**Your objective**
Repeat the records exactly as given. Do not include the pictures.

(Information shown)

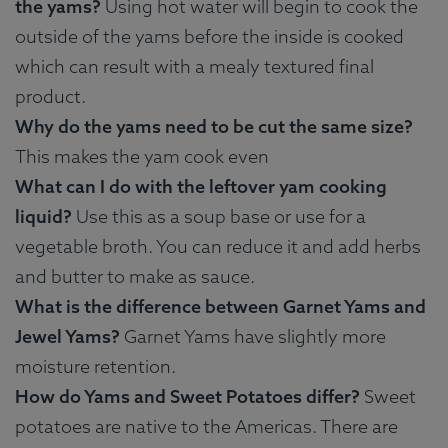
the yams?
Using hot water will begin to cook the
outside of the yams before the inside is cooked
which can result with a mealy textured final
product.
Why do the yams need to be cut the same size?
This makes the yam cook even
What can I do with the leftover yam cooking
liquid?
Use this as a soup base or use for a
vegetable broth. You can reduce it and add herbs
and butter to make as sauce.
What is the difference between Garnet Yams and
Jewel Yams?
Garnet Yams have slightly more
moisture retention.
How do Yams and Sweet Potatoes differ?
Sweet
potatoes are native to the Americas. There are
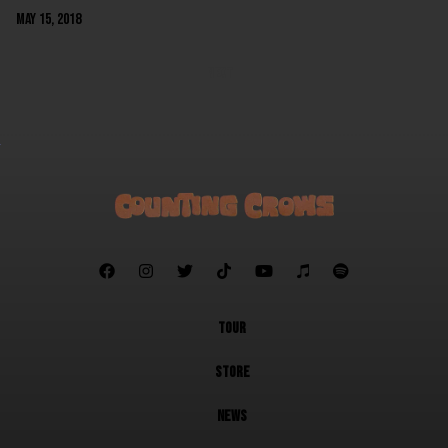
May 15, 2018
NEXT







TOUR
STORE
NEWS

(End Information shown)

**Answer to the exercise**
the yams?
Using hot water will begin to cook the
outside of the yams before the inside is cooked
which can result with a mealy textured final
product.
Why do the yams need to be cut the same size?
This makes the yam cook even
What can I do with the leftover yam cooking
liquid?
Use this as a soup base or use for a
vegetable broth. You can reduce it and add herbs
and butter to make as sauce.
What is the difference between Garnet Yams and
Jewel Yams?
Garnet Yams have slightly more
moisture retention.
How do Yams and Sweet Potatoes differ?
Sweet
potatoes are native to the Americas. There are
May 15, 2018
NEXT







TOUR
STORE
NEWS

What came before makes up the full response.